Saved data entries
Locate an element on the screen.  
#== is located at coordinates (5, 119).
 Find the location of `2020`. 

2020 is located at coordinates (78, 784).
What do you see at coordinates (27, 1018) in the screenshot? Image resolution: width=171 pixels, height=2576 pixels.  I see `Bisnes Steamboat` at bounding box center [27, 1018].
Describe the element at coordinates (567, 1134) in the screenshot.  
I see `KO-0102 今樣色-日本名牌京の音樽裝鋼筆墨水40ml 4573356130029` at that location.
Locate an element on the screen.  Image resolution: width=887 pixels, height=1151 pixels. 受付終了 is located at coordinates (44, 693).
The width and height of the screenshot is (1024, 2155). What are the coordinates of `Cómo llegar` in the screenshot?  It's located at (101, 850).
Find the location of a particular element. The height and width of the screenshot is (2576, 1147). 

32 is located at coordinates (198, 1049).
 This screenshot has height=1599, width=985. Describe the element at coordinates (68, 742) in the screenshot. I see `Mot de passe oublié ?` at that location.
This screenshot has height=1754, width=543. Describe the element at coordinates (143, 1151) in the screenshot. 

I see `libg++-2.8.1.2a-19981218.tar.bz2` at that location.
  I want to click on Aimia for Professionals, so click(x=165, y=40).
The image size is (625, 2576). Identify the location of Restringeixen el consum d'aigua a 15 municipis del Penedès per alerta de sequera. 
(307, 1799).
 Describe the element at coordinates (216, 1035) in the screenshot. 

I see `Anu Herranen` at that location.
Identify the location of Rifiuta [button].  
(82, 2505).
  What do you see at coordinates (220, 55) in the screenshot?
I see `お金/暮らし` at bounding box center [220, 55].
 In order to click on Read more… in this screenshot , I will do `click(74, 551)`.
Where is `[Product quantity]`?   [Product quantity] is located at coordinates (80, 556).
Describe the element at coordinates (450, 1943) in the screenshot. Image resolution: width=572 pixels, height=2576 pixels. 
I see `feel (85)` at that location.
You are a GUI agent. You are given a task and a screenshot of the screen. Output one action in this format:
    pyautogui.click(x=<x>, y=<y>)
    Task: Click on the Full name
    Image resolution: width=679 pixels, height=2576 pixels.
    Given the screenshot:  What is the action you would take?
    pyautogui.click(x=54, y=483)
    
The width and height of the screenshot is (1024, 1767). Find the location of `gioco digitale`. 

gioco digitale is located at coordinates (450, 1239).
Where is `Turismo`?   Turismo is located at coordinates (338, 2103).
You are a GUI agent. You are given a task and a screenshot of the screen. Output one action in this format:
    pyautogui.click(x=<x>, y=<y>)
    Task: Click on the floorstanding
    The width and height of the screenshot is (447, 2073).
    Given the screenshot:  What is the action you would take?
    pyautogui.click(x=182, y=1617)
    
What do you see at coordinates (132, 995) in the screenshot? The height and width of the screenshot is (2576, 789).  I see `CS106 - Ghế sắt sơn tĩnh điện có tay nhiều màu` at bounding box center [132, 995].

• **Work task**
Print the data above exactly as it was provided.

• **Answer for this exercise**
Locate an element on the screen.  
#== is located at coordinates (5, 119).
 Find the location of `2020`. 

2020 is located at coordinates (78, 784).
What do you see at coordinates (27, 1018) in the screenshot? Image resolution: width=171 pixels, height=2576 pixels.  I see `Bisnes Steamboat` at bounding box center [27, 1018].
Describe the element at coordinates (567, 1134) in the screenshot.  
I see `KO-0102 今樣色-日本名牌京の音樽裝鋼筆墨水40ml 4573356130029` at that location.
Locate an element on the screen.  Image resolution: width=887 pixels, height=1151 pixels. 受付終了 is located at coordinates (44, 693).
The width and height of the screenshot is (1024, 2155). What are the coordinates of `Cómo llegar` in the screenshot?  It's located at (101, 850).
Find the location of a particular element. The height and width of the screenshot is (2576, 1147). 

32 is located at coordinates (198, 1049).
 This screenshot has height=1599, width=985. Describe the element at coordinates (68, 742) in the screenshot. I see `Mot de passe oublié ?` at that location.
This screenshot has height=1754, width=543. Describe the element at coordinates (143, 1151) in the screenshot. 

I see `libg++-2.8.1.2a-19981218.tar.bz2` at that location.
  I want to click on Aimia for Professionals, so click(x=165, y=40).
The image size is (625, 2576). Identify the location of Restringeixen el consum d'aigua a 15 municipis del Penedès per alerta de sequera. 
(307, 1799).
 Describe the element at coordinates (216, 1035) in the screenshot. 

I see `Anu Herranen` at that location.
Identify the location of Rifiuta [button].  
(82, 2505).
  What do you see at coordinates (220, 55) in the screenshot?
I see `お金/暮らし` at bounding box center [220, 55].
 In order to click on Read more… in this screenshot , I will do `click(74, 551)`.
Where is `[Product quantity]`?   [Product quantity] is located at coordinates (80, 556).
Describe the element at coordinates (450, 1943) in the screenshot. Image resolution: width=572 pixels, height=2576 pixels. 
I see `feel (85)` at that location.
You are a GUI agent. You are given a task and a screenshot of the screen. Output one action in this format:
    pyautogui.click(x=<x>, y=<y>)
    Task: Click on the Full name
    Image resolution: width=679 pixels, height=2576 pixels.
    Given the screenshot:  What is the action you would take?
    pyautogui.click(x=54, y=483)
    
The width and height of the screenshot is (1024, 1767). Find the location of `gioco digitale`. 

gioco digitale is located at coordinates (450, 1239).
Where is `Turismo`?   Turismo is located at coordinates (338, 2103).
You are a GUI agent. You are given a task and a screenshot of the screen. Output one action in this format:
    pyautogui.click(x=<x>, y=<y>)
    Task: Click on the floorstanding
    The width and height of the screenshot is (447, 2073).
    Given the screenshot:  What is the action you would take?
    pyautogui.click(x=182, y=1617)
    
What do you see at coordinates (132, 995) in the screenshot? The height and width of the screenshot is (2576, 789).  I see `CS106 - Ghế sắt sơn tĩnh điện có tay nhiều màu` at bounding box center [132, 995].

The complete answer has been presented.